# Bucktails



## ketch69 (Jul 8, 2001)

A few jigs I tied up for flounder fishing this summer


----------



## SmoothLures (Feb 13, 2008)

Look great. Nothing I can add except make sure you coat the thread good; can't tell if you did or not.


----------



## kingchaser34 (Jan 20, 2009)

looks good i plan on making some myself i just gotta find the time


----------



## Ryan Y (Dec 1, 2005)

Yea, After the fiasco I just went to with supposedly a reputable Jig maker on another board, Im gonna start to do it myself. I cant believe the crap this A$$ sent me.


----------



## narfpoit (Jun 16, 2004)

Ryan Y said:


> Yea, After the fiasco I just went to with supposedly a reputable Jig maker on another board, Im gonna start to do it myself. I cant believe the crap this A$$ sent me.

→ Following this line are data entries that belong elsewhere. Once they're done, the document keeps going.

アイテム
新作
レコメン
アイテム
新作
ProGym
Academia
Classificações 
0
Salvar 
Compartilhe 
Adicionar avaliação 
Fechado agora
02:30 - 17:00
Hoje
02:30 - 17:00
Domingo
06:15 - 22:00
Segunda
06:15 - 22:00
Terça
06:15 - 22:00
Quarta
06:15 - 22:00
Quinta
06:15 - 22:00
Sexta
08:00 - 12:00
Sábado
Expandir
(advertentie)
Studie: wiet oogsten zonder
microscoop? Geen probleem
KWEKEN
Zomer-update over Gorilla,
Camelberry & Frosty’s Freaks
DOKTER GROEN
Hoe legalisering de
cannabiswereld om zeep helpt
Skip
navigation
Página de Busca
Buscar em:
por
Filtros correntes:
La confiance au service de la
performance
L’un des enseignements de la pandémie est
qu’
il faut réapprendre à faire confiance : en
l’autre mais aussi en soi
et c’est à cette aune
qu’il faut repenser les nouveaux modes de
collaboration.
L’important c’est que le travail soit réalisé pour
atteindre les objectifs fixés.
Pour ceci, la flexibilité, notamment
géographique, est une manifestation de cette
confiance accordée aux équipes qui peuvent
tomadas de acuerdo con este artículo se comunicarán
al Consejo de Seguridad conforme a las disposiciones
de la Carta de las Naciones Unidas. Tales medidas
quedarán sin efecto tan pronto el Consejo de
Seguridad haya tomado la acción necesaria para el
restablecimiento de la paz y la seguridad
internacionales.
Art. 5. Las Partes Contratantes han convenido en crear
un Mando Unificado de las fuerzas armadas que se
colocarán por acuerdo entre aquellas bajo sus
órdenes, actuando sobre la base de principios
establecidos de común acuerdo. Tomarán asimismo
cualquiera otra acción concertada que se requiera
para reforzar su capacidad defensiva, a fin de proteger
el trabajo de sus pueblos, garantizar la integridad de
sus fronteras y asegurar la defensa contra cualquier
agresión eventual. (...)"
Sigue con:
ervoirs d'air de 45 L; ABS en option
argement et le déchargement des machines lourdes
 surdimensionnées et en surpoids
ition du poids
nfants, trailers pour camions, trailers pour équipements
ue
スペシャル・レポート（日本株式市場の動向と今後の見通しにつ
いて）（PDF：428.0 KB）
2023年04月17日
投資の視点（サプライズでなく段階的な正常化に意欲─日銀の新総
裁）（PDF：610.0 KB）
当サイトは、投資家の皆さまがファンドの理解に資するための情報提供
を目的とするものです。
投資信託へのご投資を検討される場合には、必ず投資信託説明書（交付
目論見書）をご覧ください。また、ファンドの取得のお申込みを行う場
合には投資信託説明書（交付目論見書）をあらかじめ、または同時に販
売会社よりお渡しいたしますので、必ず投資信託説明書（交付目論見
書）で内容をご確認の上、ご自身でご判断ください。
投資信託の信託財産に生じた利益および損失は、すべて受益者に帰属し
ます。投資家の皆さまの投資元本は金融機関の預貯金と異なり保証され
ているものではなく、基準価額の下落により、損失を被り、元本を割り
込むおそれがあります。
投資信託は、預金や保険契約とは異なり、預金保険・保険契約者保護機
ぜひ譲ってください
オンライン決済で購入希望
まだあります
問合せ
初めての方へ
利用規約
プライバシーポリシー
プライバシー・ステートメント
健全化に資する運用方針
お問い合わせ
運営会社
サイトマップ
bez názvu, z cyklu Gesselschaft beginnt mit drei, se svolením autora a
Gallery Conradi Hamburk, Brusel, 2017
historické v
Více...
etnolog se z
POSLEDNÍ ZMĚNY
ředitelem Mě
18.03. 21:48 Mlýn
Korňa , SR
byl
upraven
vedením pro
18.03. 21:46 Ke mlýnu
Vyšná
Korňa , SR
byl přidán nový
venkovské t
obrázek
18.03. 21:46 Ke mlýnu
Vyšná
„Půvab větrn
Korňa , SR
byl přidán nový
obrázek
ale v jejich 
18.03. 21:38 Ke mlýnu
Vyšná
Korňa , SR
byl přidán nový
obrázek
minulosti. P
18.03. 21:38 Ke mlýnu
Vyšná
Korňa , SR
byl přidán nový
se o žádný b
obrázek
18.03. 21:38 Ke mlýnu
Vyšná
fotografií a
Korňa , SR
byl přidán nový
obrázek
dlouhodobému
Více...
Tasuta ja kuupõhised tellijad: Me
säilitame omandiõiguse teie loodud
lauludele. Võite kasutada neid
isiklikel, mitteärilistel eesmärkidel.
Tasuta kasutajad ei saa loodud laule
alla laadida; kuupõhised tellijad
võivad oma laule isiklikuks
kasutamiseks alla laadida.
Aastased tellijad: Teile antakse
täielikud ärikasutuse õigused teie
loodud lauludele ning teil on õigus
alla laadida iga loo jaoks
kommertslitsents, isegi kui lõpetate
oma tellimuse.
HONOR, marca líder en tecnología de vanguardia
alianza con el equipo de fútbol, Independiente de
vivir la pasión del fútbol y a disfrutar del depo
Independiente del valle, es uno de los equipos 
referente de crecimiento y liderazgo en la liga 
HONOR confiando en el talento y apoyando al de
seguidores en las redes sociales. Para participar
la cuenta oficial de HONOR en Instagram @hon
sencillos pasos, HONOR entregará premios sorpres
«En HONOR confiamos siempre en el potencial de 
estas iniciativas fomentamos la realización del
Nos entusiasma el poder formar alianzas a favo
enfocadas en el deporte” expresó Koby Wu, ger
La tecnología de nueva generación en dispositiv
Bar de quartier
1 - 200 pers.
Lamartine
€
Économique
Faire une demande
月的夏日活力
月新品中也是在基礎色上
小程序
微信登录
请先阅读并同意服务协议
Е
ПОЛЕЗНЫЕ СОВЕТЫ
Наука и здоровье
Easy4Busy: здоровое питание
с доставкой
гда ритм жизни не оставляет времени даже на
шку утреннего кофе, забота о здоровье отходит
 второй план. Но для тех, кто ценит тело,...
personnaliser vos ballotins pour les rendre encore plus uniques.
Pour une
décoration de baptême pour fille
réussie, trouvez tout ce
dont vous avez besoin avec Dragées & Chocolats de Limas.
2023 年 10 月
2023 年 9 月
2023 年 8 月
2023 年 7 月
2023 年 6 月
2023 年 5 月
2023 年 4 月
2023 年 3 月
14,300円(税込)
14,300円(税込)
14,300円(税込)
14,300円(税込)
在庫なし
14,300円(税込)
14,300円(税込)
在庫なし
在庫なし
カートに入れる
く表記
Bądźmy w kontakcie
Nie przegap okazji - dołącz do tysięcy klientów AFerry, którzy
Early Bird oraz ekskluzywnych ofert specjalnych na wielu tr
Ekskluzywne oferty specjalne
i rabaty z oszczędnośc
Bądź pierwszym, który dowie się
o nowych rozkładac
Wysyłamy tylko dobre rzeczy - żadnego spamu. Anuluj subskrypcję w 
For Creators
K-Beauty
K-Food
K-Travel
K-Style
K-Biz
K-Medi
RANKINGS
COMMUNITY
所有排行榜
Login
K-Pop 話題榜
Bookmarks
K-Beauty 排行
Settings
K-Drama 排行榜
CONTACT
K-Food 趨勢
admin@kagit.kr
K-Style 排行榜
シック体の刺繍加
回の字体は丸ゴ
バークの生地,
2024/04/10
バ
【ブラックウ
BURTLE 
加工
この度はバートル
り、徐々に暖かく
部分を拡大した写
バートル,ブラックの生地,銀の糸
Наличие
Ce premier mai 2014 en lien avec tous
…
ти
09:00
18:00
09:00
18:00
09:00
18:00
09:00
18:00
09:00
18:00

Well you should find tying Jigs much easier than building rods. You going to pour the heads too or have you found a good source for those yet. I just ordered the mold for the smaller ultra minnow style I think they just go up to 5/8oz. I am still trying to figure out what spro uses on there jigs to give that metalic finish. I have a few ideas but havent gotten to test thtem out yet.


----------



## Jackalopehunter (Mar 17, 2009)

just a thought, most auto sales stores have the small cans of spray paint for touch up that come in metallic colors if your wanting to go that route, also hobby stores for car models. just thought about it figured id mention it.


----------



## SmoothLures (Feb 13, 2008)

Metallic flakes mixed with a clear over coat of powder paint would be the way I'd go...


----------



## narfpoit (Jun 16, 2004)

I was thinking of trying this but a can of metalic paint might work since I always powder coat first I think it would stick. I just dont know if it will be as shiny as I want. I want it to look alomst like chrome. I think if I put down the silver leaf and then add a little color on top and clearcoat the whole thing it should look pretty sweet.


----------



## pipe (Nov 10, 2009)

These guys make the best chrome paint in the world.Not cheap but one rattle can of base,one of chrome and one of clear coat will give you a supply that will last for many lures.Make sure to follow the instructions explicitly especially the spraying with short dusting strokes.They often have a 1/2 price sale.
There are videos on Utube.

http://www.google.ca/url?sa=t&sourc...60Py_wafJsNF-U05Q&sig2=BqWYTBqUX8gex8pZI3e-VQ

John


----------



## RuddeDogg (Mar 20, 2004)

Nice work.


----------